Duitama J, McEwen GK, Huebsch T, Palczewski S, Schulz S, Verstrepen K, Suk EK, Hoehe MR - Nucleic Acids Res. (2011)

Bottom Line: We expanded the haplotypes for NA12878 by combining the current haplotypes with our fosmid-based haplotypes, producing near-to-complete new gold-standard haplotypes containing almost 98% of heterozygous SNPs.This improvement includes notable fractions of disease-related and GWA SNPs.Integrated with other molecular biological data sets, this phase information will advance the emerging field of diploid genomics.
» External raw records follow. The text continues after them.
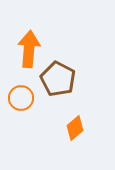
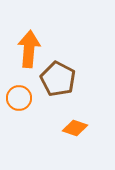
orange circle: moved 2 px left
orange diamond: rotated 60 degrees clockwise
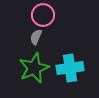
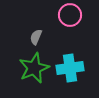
pink circle: moved 27 px right
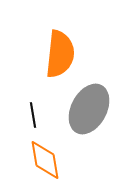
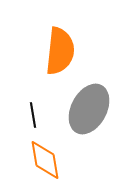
orange semicircle: moved 3 px up
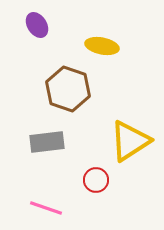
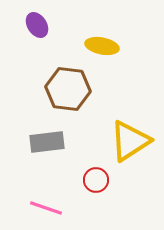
brown hexagon: rotated 12 degrees counterclockwise
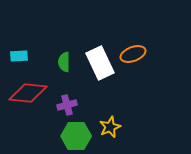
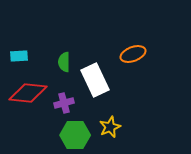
white rectangle: moved 5 px left, 17 px down
purple cross: moved 3 px left, 2 px up
green hexagon: moved 1 px left, 1 px up
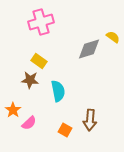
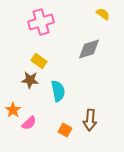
yellow semicircle: moved 10 px left, 23 px up
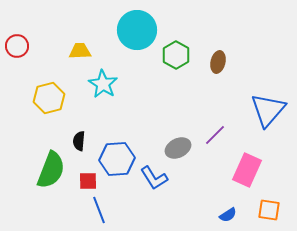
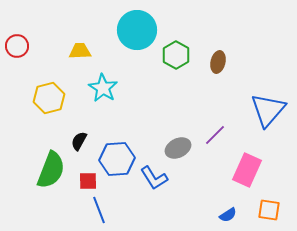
cyan star: moved 4 px down
black semicircle: rotated 24 degrees clockwise
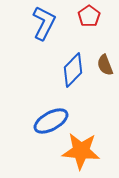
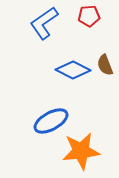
red pentagon: rotated 30 degrees clockwise
blue L-shape: rotated 152 degrees counterclockwise
blue diamond: rotated 72 degrees clockwise
orange star: rotated 12 degrees counterclockwise
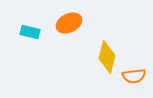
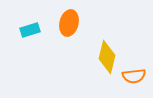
orange ellipse: rotated 50 degrees counterclockwise
cyan rectangle: moved 2 px up; rotated 30 degrees counterclockwise
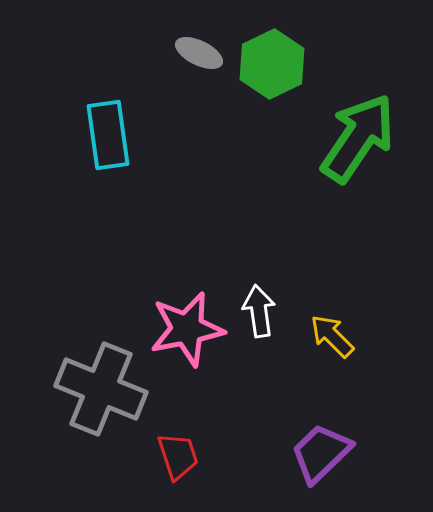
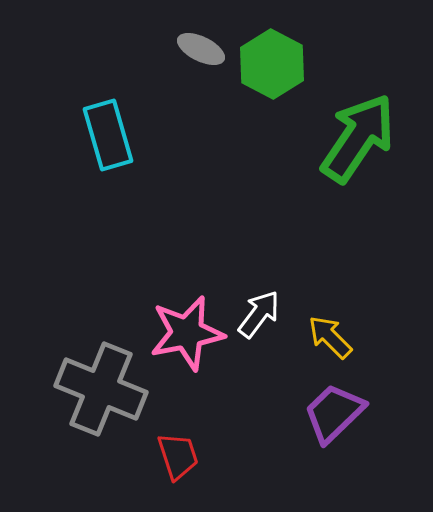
gray ellipse: moved 2 px right, 4 px up
green hexagon: rotated 6 degrees counterclockwise
cyan rectangle: rotated 8 degrees counterclockwise
white arrow: moved 3 px down; rotated 45 degrees clockwise
pink star: moved 4 px down
yellow arrow: moved 2 px left, 1 px down
purple trapezoid: moved 13 px right, 40 px up
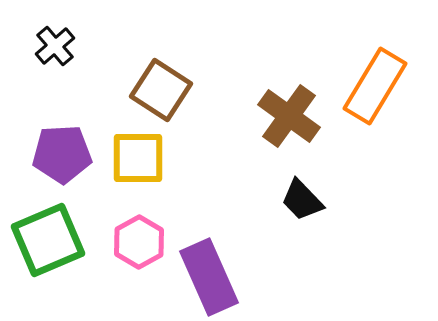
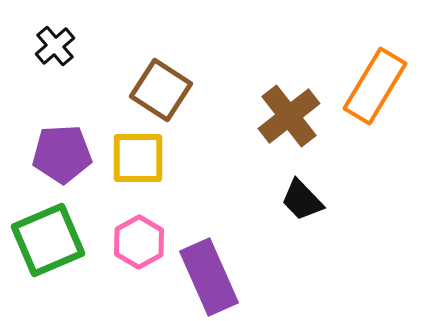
brown cross: rotated 16 degrees clockwise
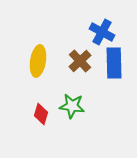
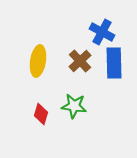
green star: moved 2 px right
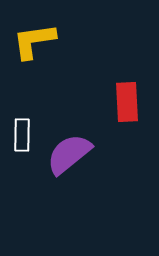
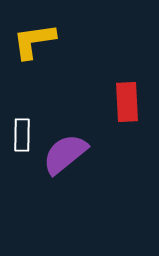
purple semicircle: moved 4 px left
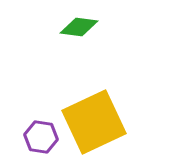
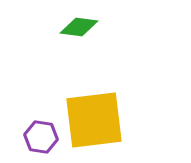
yellow square: moved 2 px up; rotated 18 degrees clockwise
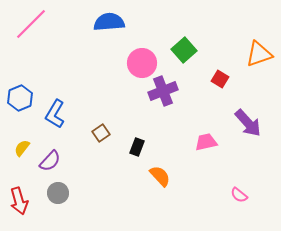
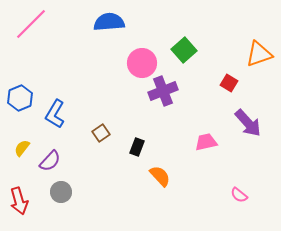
red square: moved 9 px right, 4 px down
gray circle: moved 3 px right, 1 px up
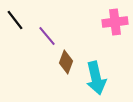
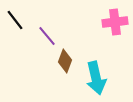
brown diamond: moved 1 px left, 1 px up
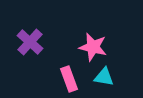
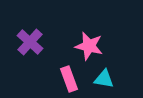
pink star: moved 4 px left, 1 px up
cyan triangle: moved 2 px down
View Article: PubMed Central - PubMed

Affiliation: Department of Vertebrate Genomics, Max Planck Institute for Molecular Genetics, Ihnestr. 63-73, D-14195 Berlin, Germany. Jorge.DuitamaCastellanos@biw.vib-kuleuven.be

ABSTRACT
Determining the underlying haplotypes of individual human genomes is an essential, but currently difficult, step toward a complete understanding of genome function. Fosmid pool-based next-generation sequencing allows genome-wide generation of 40-kb haploid DNA segments, which can be phased into contiguous molecular haplotypes computationally by Single Individual Haplotyping (SIH). Many SIH algorithms have been proposed, but the accuracy of such methods has been difficult to assess due to the lack of real benchmark data. To address this problem, we generated whole genome fosmid sequence data from a HapMap trio child, NA12878, for which reliable haplotypes have already been produced. We assembled haplotypes using eight algorithms for SIH and carried out direct comparisons of their accuracy, completeness and efficiency. Our comparisons indicate that fosmid-based haplotyping can deliver highly accurate results even at low coverage and that our SIH algorithm, ReFHap, is able to efficiently produce high-quality haplotypes. We expanded the haplotypes for NA12878 by combining the current haplotypes with our fosmid-based haplotypes, producing near-to-complete new gold-standard haplotypes containing almost 98% of heterozygous SNPs. This improvement includes notable fractions of disease-related and GWA SNPs. Integrated with other molecular biological data sets, this phase information will advance the emerging field of diploid genomics.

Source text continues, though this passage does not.